Sosyal medyanın sanal bir ortam olması ve kişilerin sahte hesaplar açarak kendi bilgilerini saklayabilmesinden dolayı rahatça hareket edebilmektedirler. Kişiler bu rahatlıkla tespit edilmeyeceklerini de düşünerek suç işleyebilmekteler. Ancak tehdit edilen kişinin savcılığa şikayette bulunması üzerine savcılık tehdit içerikli mesajı yahut yorumu atan hesabın sahibini IP numarasından tespit edebilmektedir.
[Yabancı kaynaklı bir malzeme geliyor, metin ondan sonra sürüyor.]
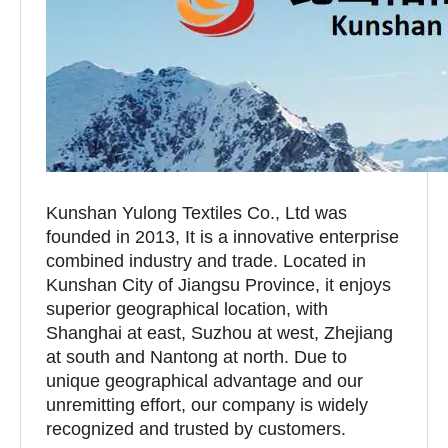
Kunshan Yulong Textiles Co., Ltd was
founded in 2013, It is a innovative enterprise
combined industry and trade. Located in
Kunshan City of Jiangsu Province, it enjoys
superior geographical location, with
Shanghai at east, Suzhou at west, Zhejiang
at south and Nantong at north. Due to
unique geographical advantage and our
unremitting effort, our company is widely
recognized and trusted by customers.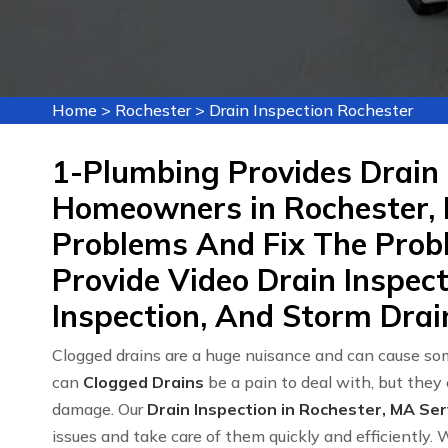
Home
>
Rochester
>
Drain Inspection Rochester
1-Plumbing Provides Drain 
Homeowners in Rochester, 
Problems And Fix The Probl
Provide Video Drain Inspec
Inspection, And Storm Drain
Clogged drains are a huge nuisance and can cause som
can
Clogged Drains
be a pain to deal with, but they
damage. Our
Drain Inspection in Rochester, MA Ser
issues and take care of them quickly and efficiently. 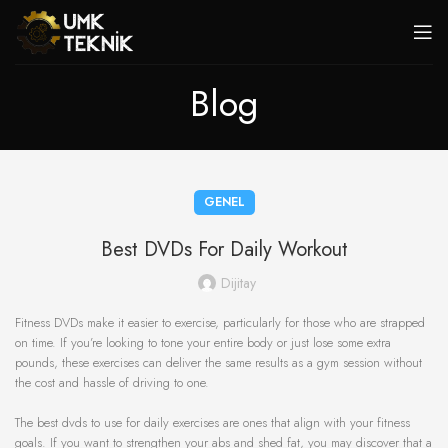
Blog
GENEL
Best DVDs For Daily Workout
Dijitay
Fitness DVDs make it easier to exercise, particularly for those who are strapped
on time. If you’re looking to tone your entire body or just lose some extra
pounds, these exercises can deliver the same results as a gym session without
the cost and hassle of driving to one.
The best dvds to use for daily exercises are ones that align with your fitness
goals. If you want to strengthen your abs and shed fat, you may discover that a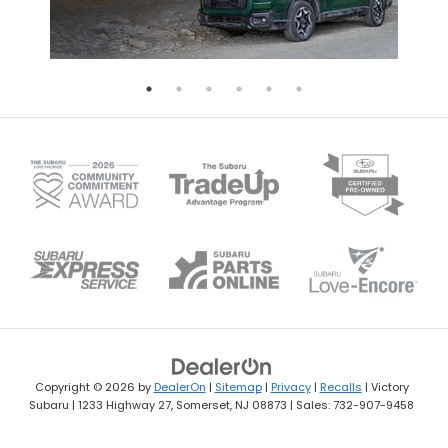
Copyright © 2026
by
DealerOn
|
Sitemap
|
Privacy
|
Recalls
| Victory
Subaru
|
1233 Highway 27,
Somerset,
NJ
08873
| Sales:
732-907-9458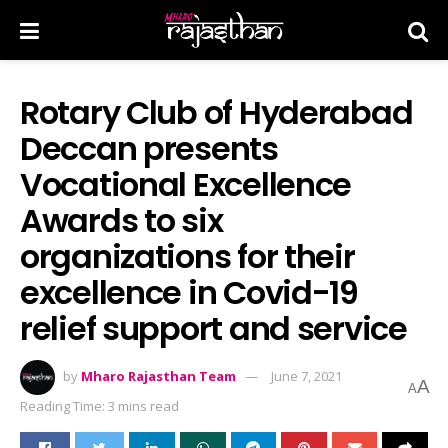
Rotary Club of Hyderabad
Deccan presents
Vocational Excellence
Awards to six
organizations for their
excellence in Covid-19
relief support and service
by
Mharo Rajasthan Team
June 7, 2021
A
A
Reading Time: 3 mins read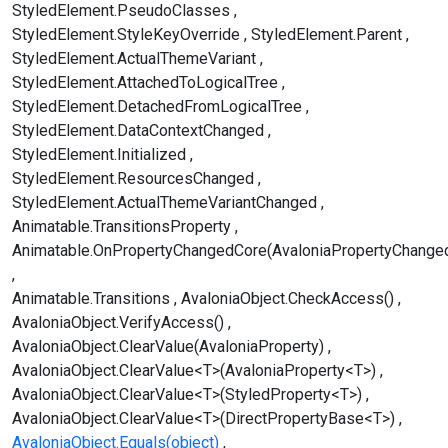
StyledElement.PseudoClasses
StyledElement.StyleKeyOverride
StyledElement.Parent
StyledElement.ActualThemeVariant
StyledElement.AttachedToLogicalTree
StyledElement.DetachedFromLogicalTree
StyledElement.DataContextChanged
StyledElement.Initialized
StyledElement.ResourcesChanged
StyledElement.ActualThemeVariantChanged
Animatable.TransitionsProperty
Animatable.OnPropertyChangedCore(AvaloniaPropertyChange
Animatable.Transitions
AvaloniaObject.CheckAccess()
AvaloniaObject.VerifyAccess()
AvaloniaObject.ClearValue(AvaloniaProperty)
AvaloniaObject.ClearValue<T>(AvaloniaProperty<T>)
AvaloniaObject.ClearValue<T>(StyledProperty<T>)
AvaloniaObject.ClearValue<T>(DirectPropertyBase<T>)
AvaloniaObject.Equals(object)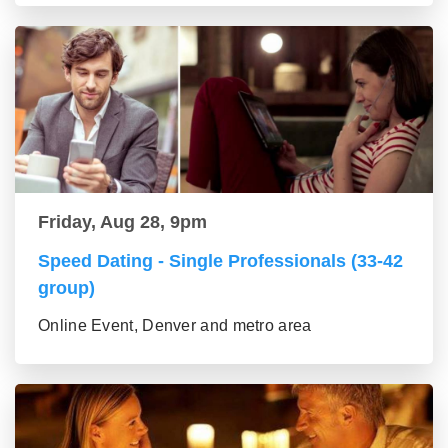
Friday, Aug 28, 9pm
Speed Dating - Single Professionals (33-42
group)
Online Event, Denver and metro area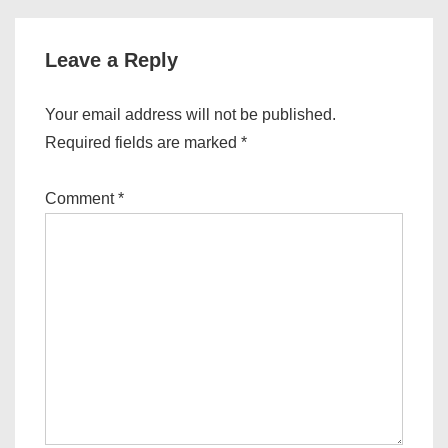
v
i
g
Leave a Reply
a
t
Your email address will not be published.
i
Required fields are marked
*
o
n
Comment
*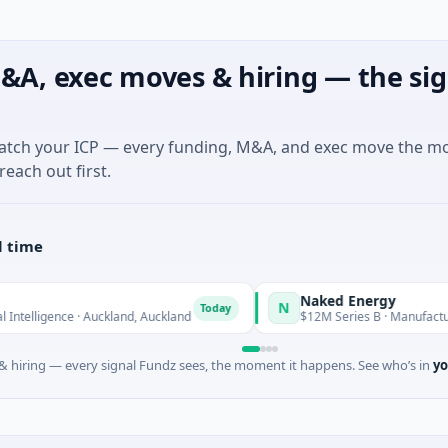
&A, exec moves & hiring — the sig
match your ICP — every funding, M&A, and exec move the m
reach out first.
l time
Naked Energy
N
Today
nce · Auckland, Auckland
$12M Series B · Manufacturing · Lond
 hiring — every signal Fundz sees, the moment it happens. See who’s in
yo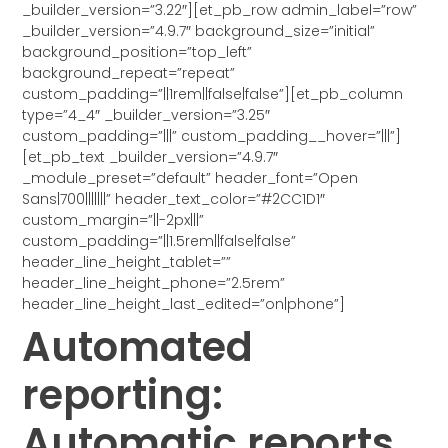
_builder_version=”3.22″][et_pb_row admin_label=”row”
_builder_version=”4.9.7″ background_size=”initial”
background_position=”top_left”
background_repeat=”repeat”
custom_padding=”||1rem||false|false”][et_pb_column
type=”4_4″ _builder_version=”3.25″
custom_padding=”|||” custom_padding__hover=”|||”]
[et_pb_text _builder_version=”4.9.7″
_module_preset=”default” header_font=”Open
Sans|700|||||||” header_text_color=”#2CC1D1″
custom_margin=”||-2px|||”
custom_padding=”||1.5rem||false|false”
header_line_height_tablet=””
header_line_height_phone=”2.5rem”
header_line_height_last_edited=”on|phone”]
Automated
reporting:
Automatic reports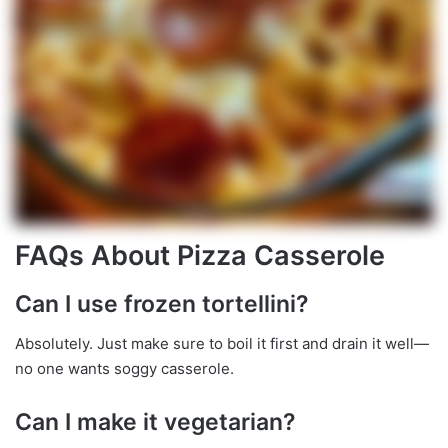
FAQs About Pizza Casserole
Can I use frozen tortellini?
Absolutely. Just make sure to boil it first and drain it well—
no one wants soggy casserole.
Can I make it vegetarian?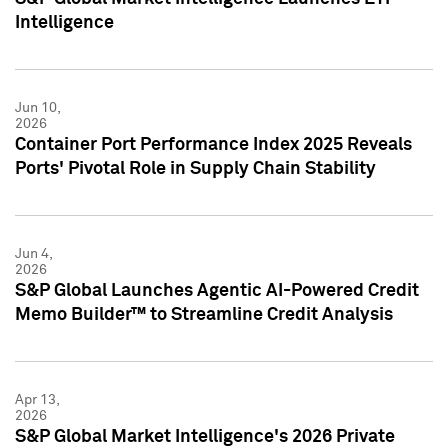
Intelligence
Jun 10,
2026
Container Port Performance Index 2025 Reveals
Ports' Pivotal Role in Supply Chain Stability
Jun 4,
2026
S&P Global Launches Agentic AI-Powered Credit
Memo Builder™ to Streamline Credit Analysis
Apr 13,
2026
S&P Global Market Intelligence's 2026 Private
Dolayısıyla tehdite maruz kalan kişilerin bir sonuç çıkmaz düşüncesine kapılmaması ve hakkını sonuna kadar savunmasını tavsiye ederiz.
ÖRNEK KARAR
Yargıtay 4. Ceza Dairesi 2018/819 E. , 2018/4172 K.
Her ne kadar facebook, twitter, ınstagram isimli sosyal paylaşım siteleri ile ilgili olarak yapılan istinabe taleplerini ABD adIi makamlarının cevaplamadığı, bu sebeple şüphelinin fiziki kimliğine ulaşılamadığı, ilgili sitenin bağlı olduğu internet servis sağlayıcılarının ve yer sağlayıcılarının yurtdışı kaynaklı olduğu ve yabancı ülke şirket ve sunucularının kullanılması sebebiyle elektronik delil elde etme imkânının da mevcut olmadığı, bilişim suçlarının yapısı gereği İnternet ortamında elde edilebilecek delillerin yokluğu ve şüpheli ya da şüphelilerin teşhis edilememesi halinde başka türlü delil elde etme olanağının bulunmadığı, bu aşamada soruşturmanın devamı halinde yeni delillere ulaşmanın teknik ve hukuki açıdan mümkün olmadığı, müştekinin şikayetine konu edindiği olay ile ilgili olarak şüpheli ya da şüphelilere ulaşılmasına imkân veren hiçbir delil de sunmadığı gerekçeleriyle şikayetçinin iddiaların soyut nitelikte kaldığından bahisle kovuşturmaya yer olmadığına dair karar karar verilmiş ise de, şüphelinin facebook adlı sosyal paylaşım sitesindeki profil bilgilerinin ve diğer hususların araştırılarak şüphelinin kimlik bilgilerinin tespit edilmeye çalışılması, ABD adli makamlarıyla istinabe yapılması ve sonucuna göre şüphelinin hukuki durumunun tayin ve takdir edilmesi gerekirken, eksik soruşturma neticesinde kovuşturma yapılmasına yer olmadığına dair karar verilmesinin hukuka aykırı olduğu ve bu sebeple itirazın reddine dair mercii Ankara 3. Sulh Ceza Hakimliğinin 09/09/2017 tarihli ve 2017/3424 Değişik İş sayılı kararında isabet bulunmadığı anlaşılmıştır.
Günümüzde bu durumlar fazlaca gerçekleşmekte ve büyük mağduriyetler oluşmaktadır. Dolayısıyla böyle bir durumla karşılaşıldığında hem sürecin doğru yürütülmesi hem de hak kaybına uğramamak için tedbirli olunmalı ve bilişim alanında uzman bir avukattan hukuki yardım alınması önemlidir.